All of the data must be output exactly, with every picture left out.

START Study material

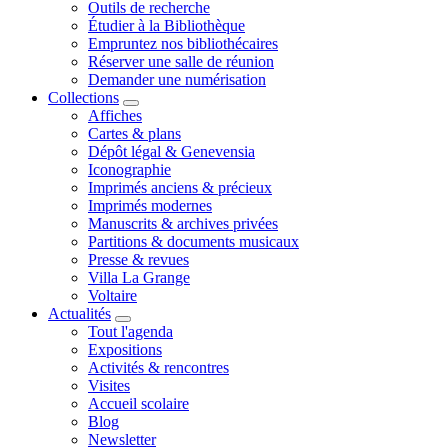
Outils de recherche
Étudier à la Bibliothèque
Empruntez nos bibliothécaires
Réserver une salle de réunion
Demander une numérisation
Collections
Affiches
Cartes & plans
Dépôt légal & Genevensia
Iconographie
Imprimés anciens & précieux
Imprimés modernes
Manuscrits & archives privées
Partitions & documents musicaux
Presse & revues
Villa La Grange
Voltaire
Actualités
Tout l'agenda
Expositions
Activités & rencontres
Visites
Accueil scolaire
Blog
Newsletter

END Study material

* _Result of this task_:
Outils de recherche
Étudier à la Bibliothèque
Empruntez nos bibliothécaires
Réserver une salle de réunion
Demander une numérisation
Collections
Affiches
Cartes & plans
Dépôt légal & Genevensia
Iconographie
Imprimés anciens & précieux
Imprimés modernes
Manuscrits & archives privées
Partitions & documents musicaux
Presse & revues
Villa La Grange
Voltaire
Actualités
Tout l'agenda
Expositions
Activités & rencontres
Visites
Accueil scolaire
Blog
Newsletter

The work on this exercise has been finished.